Only the lines that include "badge" should be copied from the data below.

»»

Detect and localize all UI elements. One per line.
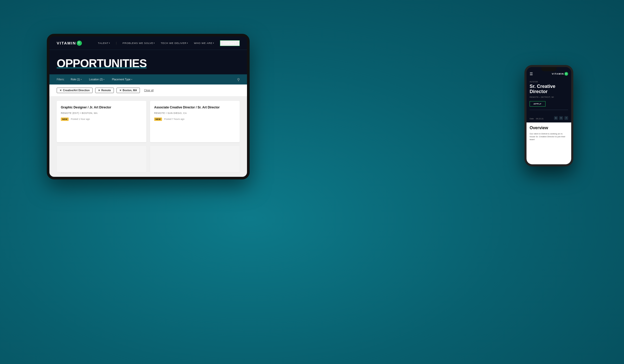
problems-arrow-icon: ▾	[154, 42, 155, 44]
mobile-logo-icon: T	[564, 72, 568, 76]
search-icon[interactable]: ⚲	[237, 77, 240, 82]
role-arrow-icon: ▾	[81, 79, 82, 81]
job-badge-1: NEW	[154, 118, 162, 121]
mobile-apply-button[interactable]: APPLY	[530, 101, 545, 107]
job-location-0: REMOTE (EST) • BOSTON, MA	[61, 112, 142, 114]
facebook-icon[interactable]: f	[564, 116, 568, 120]
hamburger-icon[interactable]: ☰	[530, 72, 533, 76]
nav-problems[interactable]: PROBLEMS WE SOLVE ▾	[122, 42, 155, 44]
mobile-date-row: Date 09.22.21 in ✕ f	[526, 114, 571, 122]
tablet-nav-links: TALENT ▾ | PROBLEMS WE SOLVE ▾ TECH WE D…	[98, 40, 240, 46]
tablet-device: VITAMIN T TALENT ▾ | PROBLEMS WE SOLVE ▾…	[47, 34, 250, 179]
mobile-screen: ☰ VITAMIN T #172725 Sr. Creative Directo…	[526, 67, 571, 164]
mobile-divider	[530, 110, 568, 110]
contact-button[interactable]: CONTACT	[220, 40, 240, 46]
placement-arrow-icon: ▾	[131, 79, 132, 81]
mobile-job-location: REMOTE • DETROIT, MI	[530, 96, 568, 98]
job-location-1: REMOTE • SAN DIEGO, CA	[154, 112, 236, 114]
talent-arrow-icon: ▾	[109, 42, 110, 44]
tech-arrow-icon: ▾	[187, 42, 188, 44]
linkedin-icon[interactable]: in	[554, 116, 558, 120]
jobs-grid: Graphic Designer / Jr. Art Director REMO…	[49, 96, 247, 177]
mobile-device: ☰ VITAMIN T #172725 Sr. Creative Directo…	[524, 65, 573, 166]
nav-who[interactable]: WHO WE ARE ▾	[194, 42, 214, 44]
job-time-0: Posted 1 hour ago	[71, 118, 90, 120]
job-time-1: Posted 7 hours ago	[164, 118, 184, 120]
nav-tech[interactable]: TECH WE DELIVER ▾	[161, 42, 188, 44]
nav-talent[interactable]: TALENT ▾	[98, 42, 110, 44]
role-filter[interactable]: Role (1) ▾	[69, 77, 84, 82]
filters-label: Filters:	[57, 78, 64, 81]
remove-remote-icon[interactable]: ✕	[98, 89, 100, 92]
filter-tag-remote[interactable]: ✕ Remote	[95, 88, 114, 93]
mobile-job-title: Sr. Creative Director	[530, 84, 568, 94]
job-card-0[interactable]: Graphic Designer / Jr. Art Director REMO…	[57, 101, 146, 142]
job-badge-0: NEW	[61, 118, 69, 121]
job-meta-0: NEW Posted 1 hour ago	[61, 118, 142, 121]
mobile-job-header: #172725 Sr. Creative Director REMOTE • D…	[526, 78, 571, 114]
date-label: Date	[530, 118, 534, 120]
tablet-logo[interactable]: VITAMIN T	[57, 41, 82, 46]
job-card-3[interactable]	[150, 146, 240, 172]
who-arrow-icon: ▾	[213, 42, 214, 44]
filter-bar: Filters: Role (1) ▾ Location (2) ▾ Place…	[49, 74, 247, 84]
active-filters-bar: ✕ Creative/Art Direction ✕ Remote ✕ Bost…	[49, 84, 247, 96]
placement-filter[interactable]: Placement Type ▾	[110, 77, 134, 82]
job-card-1[interactable]: Associate Creative Director / Sr. Art Di…	[150, 101, 240, 142]
clear-all-button[interactable]: Clear all	[144, 89, 154, 92]
mobile-overview-section: Overview Our client in Detroit is seekin…	[526, 122, 571, 164]
filter-tag-creative[interactable]: ✕ Creative/Art Direction	[57, 88, 93, 93]
twitter-icon[interactable]: ✕	[559, 116, 563, 120]
job-meta-1: NEW Posted 7 hours ago	[154, 118, 236, 121]
logo-icon: T	[77, 41, 82, 46]
overview-title: Overview	[530, 126, 568, 130]
date-value: 09.22.21	[536, 118, 543, 120]
tablet-screen: VITAMIN T TALENT ▾ | PROBLEMS WE SOLVE ▾…	[49, 36, 247, 177]
logo-text: VITAMIN	[57, 41, 76, 45]
remove-boston-icon[interactable]: ✕	[119, 89, 121, 92]
location-filter[interactable]: Location (2) ▾	[87, 77, 107, 82]
job-title-0: Graphic Designer / Jr. Art Director	[61, 106, 142, 110]
mobile-notch	[541, 67, 557, 71]
job-card-2[interactable]	[57, 146, 146, 172]
mobile-logo[interactable]: VITAMIN T	[552, 72, 568, 76]
tablet-navbar: VITAMIN T TALENT ▾ | PROBLEMS WE SOLVE ▾…	[49, 36, 247, 50]
mobile-job-id: #172725	[530, 81, 568, 83]
page-title: OPPORTUNITIES	[57, 58, 147, 69]
job-title-1: Associate Creative Director / Sr. Art Di…	[154, 106, 236, 110]
filter-tag-boston[interactable]: ✕ Boston, MA	[116, 88, 140, 93]
social-icons: in ✕ f	[554, 116, 568, 120]
remove-creative-icon[interactable]: ✕	[60, 89, 62, 92]
location-arrow-icon: ▾	[103, 79, 105, 81]
overview-text: Our client in Detroit is seeking an in-h…	[530, 132, 568, 141]
hero-section: OPPORTUNITIES	[49, 50, 247, 74]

««

▸ Solution to the exercise:
job-badge-1: NEW	[154, 118, 162, 121]
job-badge-0: NEW	[61, 118, 69, 121]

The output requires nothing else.